EDIT: Well, I ran out there with a pair of vice-grips and one of the old plugs I removed, and it's definitely getting spark. So, that throws that potential out the window, and just leaves us with air, the IAC. Oh... and... I suppose timing gear... but... I don't know how to get in there and see if that's okay, and I'm pretty sure that involves a torque wrench, which I don't have. :-S
[This message has been edited by Twilight Fenrir (edited 01-22-2009).]
When I changed out my distributor and got it put in back in wrong the first time , and then finally corrected it my engine would not start either because I flooded the heck out of it.
I am not sure if a bad IAC could cause a failure to start. Sorry I cannot contribute more than that.
One lesson I learned (about 3 times now LOL) it to NOT change more than one thing at a time. Because if you do and the car fails to run right or run at all it becomes a Mo Fo to figure where the problem is. Don't do as I did and not follow my own lesson!
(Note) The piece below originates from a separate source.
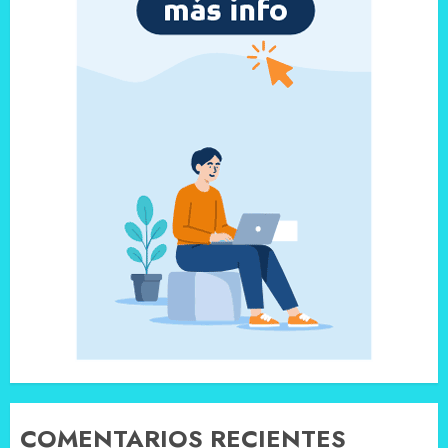
COMENTARIOS RECIENTES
I learned the hard way changing sensor pigtails and not testing the car after changing each one before going on to the next. This is not a lecture but an observation that can save you grief.
Check to be certain you have spark on all 4 cylinders, a guy not long ago here had a brand new DEFECTIVE distributor cap, you cannot trust anything these days! Also are you absolutely certain you have the wires in the right order and #1 in the proper position on the dist cap?
For the heck of it disconnect the connector from the IAC and try it. Sparx22
[This message has been edited by sparx22 (edited 01-22-2009).]